First I'd ask how much weight you asked her to lift and whether she's ever worked with free weights before. Weight lifting does require skill and free weights require a lot more skill than machine weights. Pole dancing and gymnastics take a lot more skill than either. I'm sure I could teach your daughter to lift weights much faster than she could teach me to pole dance even if she's the worlds best teacher. I'm also sure that she could lift a small amount of weight with good form with only a few minutes instruction where I couldn't do a hand stand without a lot of practice. Still, the nice thing about weight lifting is that stronger muscles are useful for almost all physical activities and weight lifting is the fastest and safest way I know to get stronger. I'm sure that someone who lifts weights and has developed some strength can learn to pole dance much faster than if they had just been sitting on the couch.


----------



## _Simon_ (Dec 6, 2018)

Kung Fu Wang said:


> My daughter was 2016 international Pole dance champ. 2 weeks ago, she visited me. I was doing some free weight in my garage. I asked her to try. She could not lift that weight over her head. My daughter asked me to a hand stance. I could not do it.
> 
> What does that mean?


That's insane Kung Fu Wang, such strength, balance, control and technique!

I'd say it's a matter of specificity, as in lifting weights makes you better at lifting weights, and poledancing will make you better at poledancing. There is the skill component which is important, and the strength/technique is very specific to that activity.

But there is definitely crossover, lifting weights would help you in poledancing and even vice versa, each will help you gain strength in their own way, but I guess there are limitations to the benefits they can be for each other. You can use each as an assistance to the other, but that may be limited, and may be more one sided from one to the other (ie activity A may provide better gains for activity B, but activity B may not provide as many gains for activity A. No idea if that made sense haha)


----------



## TMA17 (Dec 14, 2018)

Good question and these were good answers.

I want to get a bench press, but have relied on push ups over the last few years.  I have one kettlebell and two curling bars.  

I generally prefer to stay lean and fast.  I've always been naturally thin anyway so for me to bulk up would require a lot of weight lifting.  I'm 6" 160-165 lbs.


----------



## pdg (Dec 16, 2018)

TMA17 said:


> I'm 6" 160-165 lbs



At that height and weight I have to ask how wide you are, or whether you were laying down for the measurement...


----------



## Monkey Turned Wolf (Dec 16, 2018)

pdg said:


> At that height and weight I have to ask how wide you are, or whether you were laying down for the measurement...

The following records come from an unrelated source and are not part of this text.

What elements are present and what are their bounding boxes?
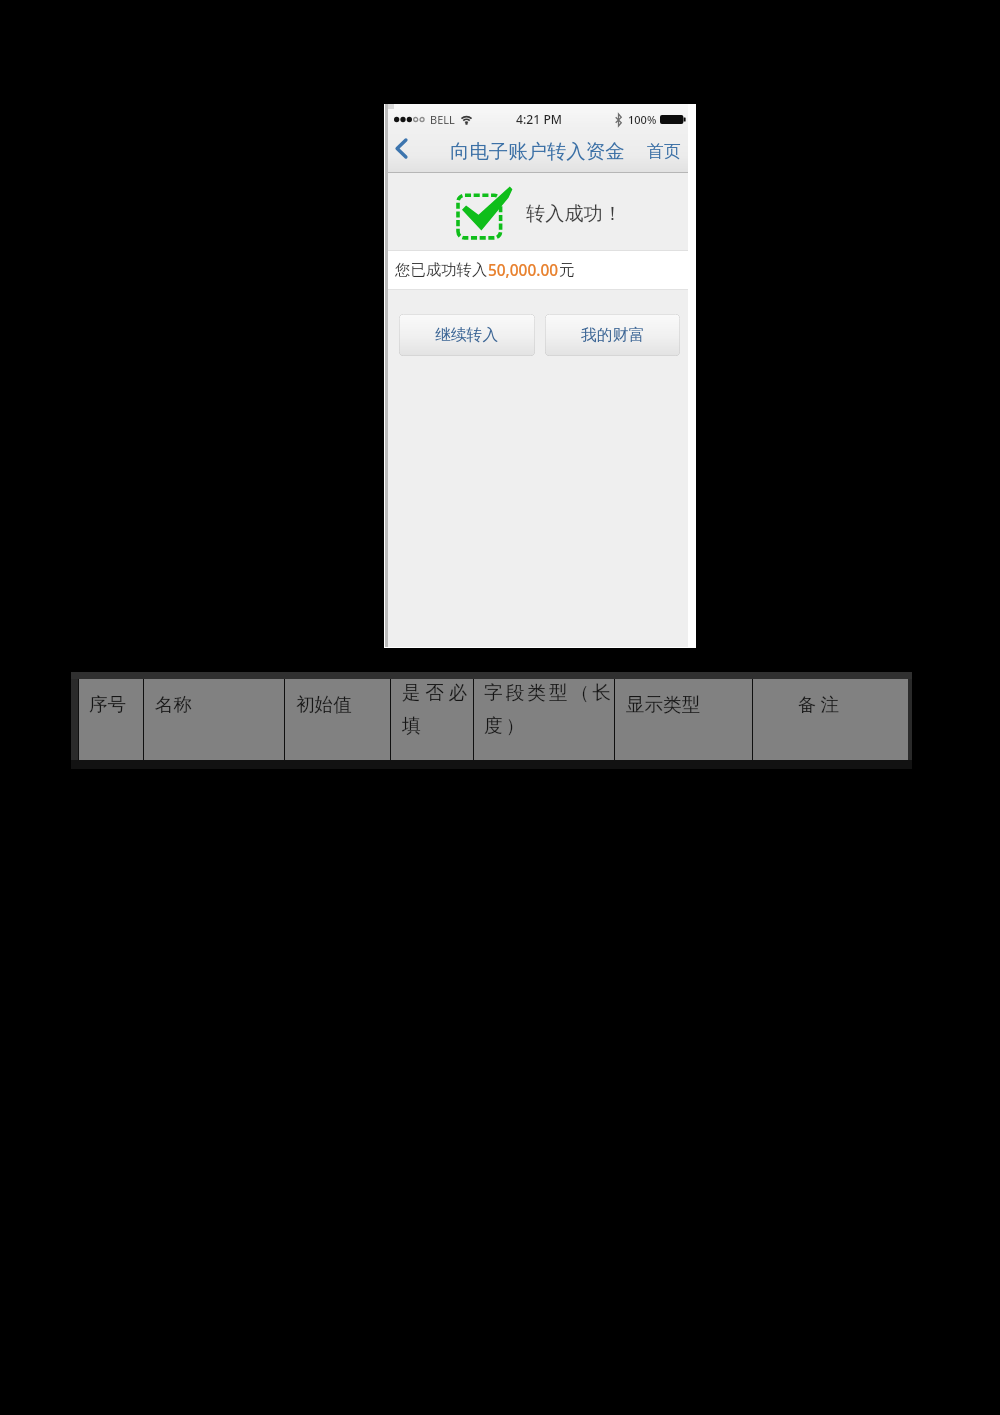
staticText: 向电子账户转入资金 [450, 139, 625, 163]
staticText: 转入成功！ [526, 202, 622, 226]
staticText: 序号 [89, 693, 127, 716]
button[interactable]: 继续转入 [399, 314, 535, 356]
staticText: 元 [559, 260, 575, 279]
button[interactable]: 我的财富 [545, 314, 680, 356]
staticText: BELL [430, 112, 455, 127]
staticText: 继续转入 [435, 325, 499, 345]
staticText: 100% [628, 112, 657, 127]
staticText: 备注 [798, 693, 843, 716]
staticText: 4:21 PM [516, 111, 563, 128]
staticText: 50,000.00 [488, 260, 559, 281]
button[interactable]: Back [388, 133, 421, 171]
staticText: 我的财富 [581, 325, 645, 345]
staticText: 是否必 填 [402, 681, 472, 737]
staticText: 初始值 [296, 693, 352, 716]
staticText: 名称 [155, 693, 193, 716]
staticText: 显示类型 [626, 693, 701, 716]
staticText: 您已成功转入 [395, 260, 488, 279]
staticText: 首页 [647, 141, 681, 162]
button[interactable]: 首页 [647, 141, 681, 162]
staticText: 字段类型（长 度） [484, 681, 614, 737]
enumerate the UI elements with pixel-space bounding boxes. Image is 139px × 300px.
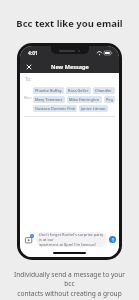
staticText: Individually send a message to your bcc … <box>10 270 129 300</box>
staticText: Don't forget Rachel's surprise party is … <box>39 232 104 247</box>
staticText: 4:01 <box>28 50 38 57</box>
button[interactable]: Gustavo Dominic Pink <box>33 105 77 112</box>
staticText: Bcc text like you email <box>16 17 123 30</box>
staticText: Mika Harrington <box>69 97 100 102</box>
staticText: To: <box>25 76 31 82</box>
button[interactable]: Peg Lewis <box>104 96 115 103</box>
button[interactable]: Mika Harrington <box>67 96 102 103</box>
button[interactable]: Chandler Bing <box>93 87 115 94</box>
staticText: Phoebe Buffay <box>35 88 62 93</box>
staticText: Mary Timmons <box>35 97 63 102</box>
staticText: Peg Lewis <box>106 97 113 102</box>
staticText: Chandler Bing <box>95 88 113 93</box>
button[interactable]: Janice Litman <box>79 105 108 112</box>
button[interactable]: Send <box>109 236 116 243</box>
button[interactable]: Don't forget Rachel's surprise party is … <box>36 232 107 247</box>
button[interactable]: Mary Timmons <box>33 96 65 103</box>
staticText: Bcc: <box>24 95 32 101</box>
button[interactable]: Close <box>23 61 34 72</box>
staticText: New Message <box>51 63 89 71</box>
staticText: Gustavo Dominic Pink <box>35 106 75 111</box>
button[interactable]: Add photo <box>23 234 34 245</box>
staticText: Ross Geller <box>68 88 89 93</box>
button[interactable]: Ross Geller <box>66 87 91 94</box>
staticText: Janice Litman <box>81 106 106 111</box>
button[interactable]: Phoebe Buffay <box>33 87 64 94</box>
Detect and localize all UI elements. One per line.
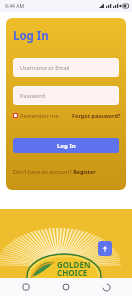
button[interactable]: Home: [52, 278, 80, 296]
staticText: Remember me: [20, 112, 59, 119]
staticText: Username or Email: [20, 64, 70, 71]
staticText: 9:44 AM: [5, 3, 24, 10]
button[interactable]: Recents: [12, 278, 40, 296]
button[interactable]: Don't have an account? Register: [13, 168, 96, 175]
button[interactable]: Scroll to top: [98, 241, 112, 256]
button[interactable]: Log In: [13, 138, 119, 153]
staticText: GOLDEN CHOICE: [57, 259, 91, 278]
button[interactable]: Forgot password?: [72, 112, 121, 119]
button[interactable]: Password: [14, 87, 118, 104]
button[interactable]: Username or Email: [14, 59, 118, 76]
staticText: Log In: [57, 142, 76, 150]
button[interactable]: Back: [92, 278, 120, 296]
staticText: Password: [20, 92, 45, 99]
button[interactable]: Remember me: [13, 112, 59, 119]
staticText: Log In: [13, 28, 49, 44]
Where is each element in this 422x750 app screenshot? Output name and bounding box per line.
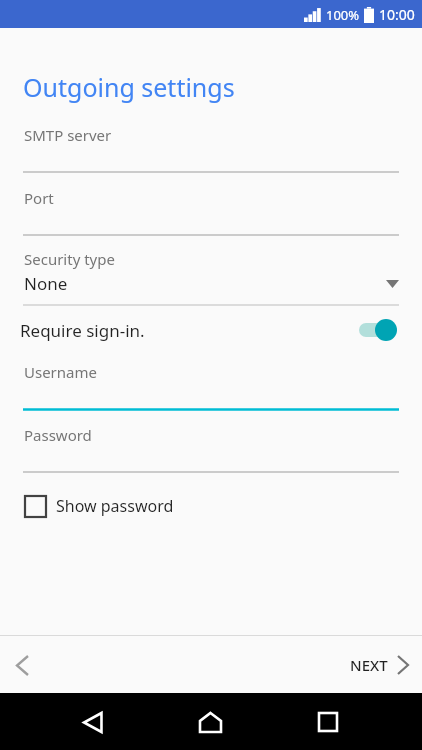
staticText: 100% — [326, 6, 360, 24]
button[interactable]: Home — [186, 698, 234, 746]
button[interactable]: SMTP server — [0, 125, 422, 174]
staticText: NEXT — [350, 655, 388, 675]
staticText: SMTP server — [24, 125, 112, 145]
button[interactable]: Require sign-in. — [0, 306, 422, 354]
button[interactable]: Back — [69, 698, 117, 746]
button[interactable]: Security type — [0, 249, 422, 306]
button[interactable]: Recents — [304, 698, 352, 746]
staticText: Require sign-in. — [20, 319, 359, 342]
staticText: Username — [24, 362, 97, 382]
button[interactable]: Show password — [0, 486, 422, 526]
button[interactable]: Back — [0, 643, 44, 687]
staticText: None — [24, 272, 386, 295]
button[interactable]: Password — [0, 425, 422, 474]
staticText: Port — [24, 188, 54, 208]
staticText: Security type — [24, 249, 115, 269]
staticText: Password — [24, 425, 92, 445]
button[interactable]: Port — [0, 188, 422, 237]
button[interactable]: NEXT — [336, 645, 422, 685]
staticText: Outgoing settings — [23, 70, 235, 104]
staticText: 10:00 — [379, 5, 415, 24]
button[interactable]: Username — [0, 362, 422, 411]
staticText: Show password — [56, 495, 174, 517]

If you check out a BMI calculator (bogus I know, but good for overall comparison, his weight is actually considered healthy


----------



## TMA17 (Dec 16, 2018)

pdg said:


> At that height and weight I have to ask how wide you are, or whether you were laying down for the measurement...



? I'm 6' tall and when i get on the scale it says I'm 160-165.  How wide?  I'm a lean type build.  Not wide.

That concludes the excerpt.